Enfin, après des heures de route, on s’est arrêtés pour la nuit à Rufino, une petite ville qui crachait son gasoil sur le bord de la Ruta 6.

Le type de la station-service nous indiquant un hôtel non loin, on a suivi le bitume puis le chemin de terre qui menait au lieu en question. Il y avait bien une maison derrière les arbustes mais aucun hôtel en vue, sinon des box à voitures, certains clos par une bâche en plastique… Bizarre. Un curieux personnage déboula bientôt, une sorte de vieux type en haillons qui portait deux chaussures différentes sur ses sandales éventrées, et une improbable perruque à moumoute. On était six à le regarder, sceptiques.

« Vous êtes brésiliens ? nous lança l’ermite déguisé, reluquant d’un drôle d’air l’unique femme de la bande. Pour la chambre, c’est deux cents pesos la demi-heure ! »

Nous voilà bien, à dormir par tranches d’une demi-heure.

« Vous voulez voir ? » il s’emballa.

On est allés jeter un œil à la chambre, pour rigoler. Les box étaient des nids d’amour tarifés pour les notables de Rufino, qui pouvaient cacher leur voiture derrière une bâche prévue à cet effet et prendre leur plaisir avec les pauvres malheureuses qui traînaient dans ce coin de pampa. Ou les pauvres malheureux — le soir tombant, des trav’ racolaient les routiers près de la station-service… Une affiche au-dessus du lit pas très propre avertissait les clients qu’il était « interdit de laisser des traces sur les murs ». So chic.

Devant notre manque d’enthousiasme à s’entasser dans son nid à foutre, le gérant des box baissa ses prix, divisa la nuit par dix pesos de l’heure, comprit malgré sa perruque en laine que nous n’allions pas nous enfiler « comme des Brésiliens », abandonna la partie, dépité.
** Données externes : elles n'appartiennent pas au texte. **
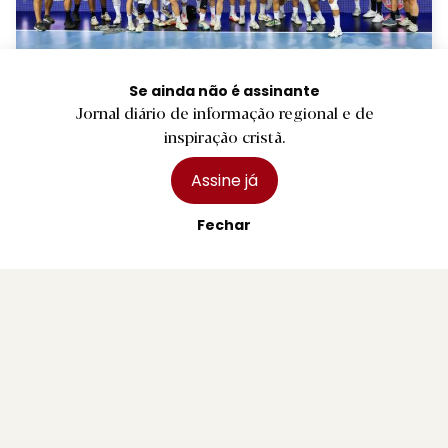
D.
Seleção de andebol de sub-18 apura-se
Se ainda não é assinante
Jornal diário de informação regional e de
para a 'main round' do Europeu
inspiração cristã.
1 agosto 2026
Assine já
Fechar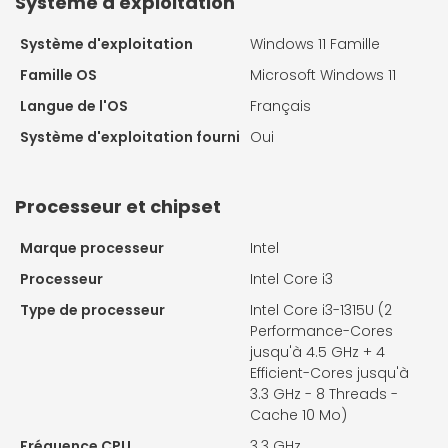
Système d'exploitation
Système d'exploitation
Windows 11 Famille
Famille OS
Microsoft Windows 11
Langue de l'OS
Français
Système d'exploitation fourni
Oui
Processeur et chipset
Marque processeur
Intel
Processeur
Intel Core i3
Type de processeur
Intel Core i3-1315U (2
Performance-Cores
jusqu'à 4.5 GHz + 4
Efficient-Cores jusqu'à
3.3 GHz - 8 Threads -
Cache 10 Mo)
Fréquence CPU
3.3 GHz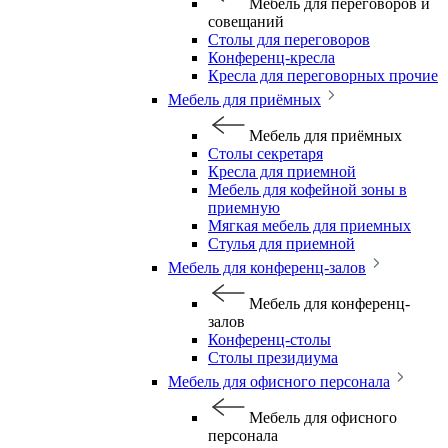
Мебель для переговоров и
совещаний
Столы для переговоров
Конференц-кресла
Кресла для переговорных прочие
Мебель для приёмных
Мебель для приёмных
Столы секретаря
Кресла для приемной
Мебель для кофейной зоны в
приемную
Мягкая мебель для приемных
Стулья для приемной
Мебель для конференц-залов
Мебель для конференц-
залов
Конференц-столы
Столы президиума
Мебель для офисного персонала
Мебель для офисного
персонала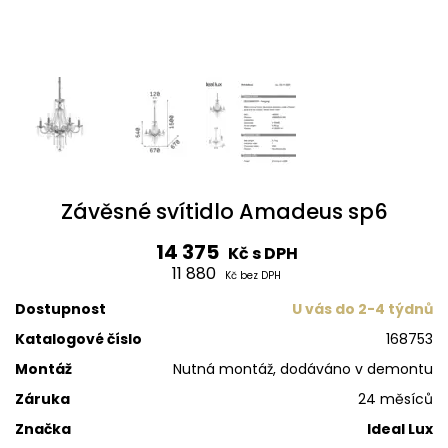
Závěsné svítidlo Amadeus sp6
14 375
Kč s DPH
11 880
Kč bez DPH
Dostupnost
U vás do 2-4 týdnů
Katalogové číslo
168753
Montáž
Nutná montáž, dodáváno v demontu
Záruka
24 měsíců
Značka
Ideal Lux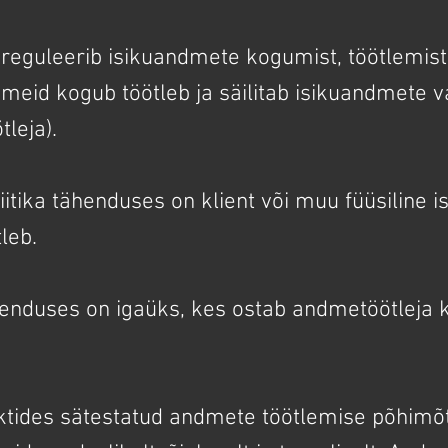
 reguleerib isikuandmete kogumist, töötlemist 
dmeid kogub töötleb ja säilitab isikuandmete v
leja).
tika tähenduses on klient või muu füüsiline isi
leb.
tähenduses on igaüks, kes ostab andmetöötleja
aktides sätestatud andmete töötlemise põhimõ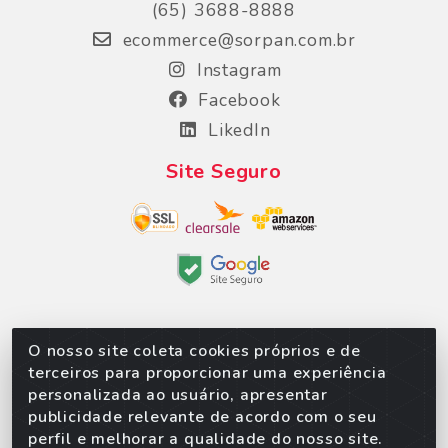
(65) 3688-8888
ecommerce@sorpan.com.br
Instagram
Facebook
LikedIn
Site Seguro
O nosso site coleta cookies próprios e de
Sorpan - Rodovia dos Imigrantes, Lote 06, São
terceiros para proporcionar uma experiência
Matheus, Várzea Grande/MT – CEP 78152-135 -
personalizada ao usuário, apresentar
CNPJ 02.623.537/0010-24
publicidade relevante de acordo com o seu
perfil e melhorar a qualidade do nosso site.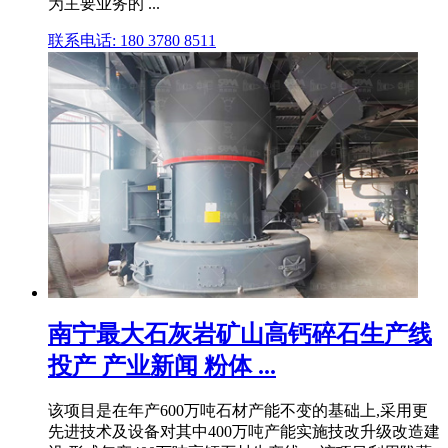
为主要业务的 ...
联系电话: 180 3780 8511
南宁最大石灰岩矿山高钙碎石生产线
投产 产业新闻 粉体 ...
该项目是在年产600万吨石材产能不变的基础上,采用更
先进技术及设备对其中400万吨产能实施技改升级改造建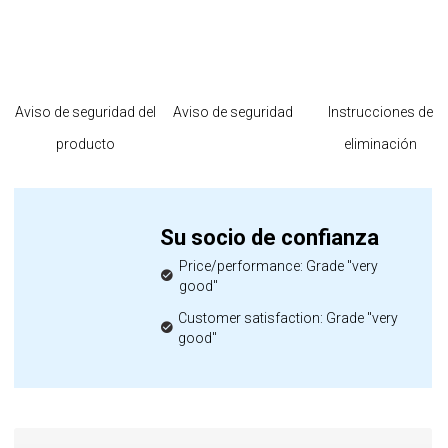
Aviso de seguridad del
Aviso de seguridad
Instrucciones de
producto
eliminación
Su socio de confianza
Price/performance: Grade "very
good"
Customer satisfaction: Grade "very
good"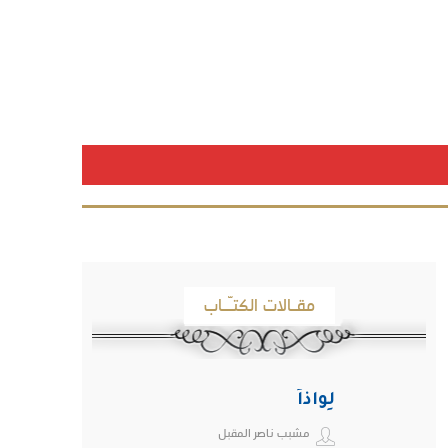
مقـالات الكتـّـاب
لِواذاً
مشبب ناصر المقبل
Mais rien ne se perd pour un écrivain : lancés à la recherche d’un couple de disparus (les vrais parents de la photographe), Jana et Rubén croiseraient ce sordide personnage sur la route des Andes, qui les mènerait aux corps enterrés trente ans plus tôt.

Le centre de Rufino offrant des chambres dignes de ce nom, nous sympathisâmes avec les serveuses de l’hôtel, des jeunes désespérées d’être là et qui des yeux nous suppliaient de les emmener. Je les comprenais — la première ville était à trois cents kilomètres.

Mendoza, atteinte le lendemain soir, était autrement plus attrayante. L’architecture, les avenues gaies et colorées, les rencontres avec les bringueurs du coin, la ville au pied des Andes nous allait comme un pisco sour sur une terrasse ombragée. Nous arpentâmes les vallées fertiles et les vignobles de la région, la cordillère barrant l’horizon à perte de vue. Un spectacle grandiose dont il fallait être blasé congénital pour se lasser, d’autant que ces vignobles figuraient dans mon livre : le propriétaire de l’un d’eux serait un profiteur de guerre, impliqué dans le meurtre des parents disparus pour voler leurs biens… Je notais, griffonnais, enregistrais tout.

Les couleurs des Andes étaient folles, le vent chaud et les nuits de Mendoza aussi longues qu’à Buenos Aires. Les cadavres des parents étant censés être enterrés dans les environs, nous avons erré entre les lacs de montagne aux eaux turquoise, les cols, les canyons. Quatre mille mètres d’altitude. J’avais imaginé des paysages andins déchiquetés, des sommets dramatiques, tout était beau, doux, harmonieux. Même l’Aconcagua (point culminant des Amériques) semblait une pente agréable, à peine enneigé tout au fond de l’azur.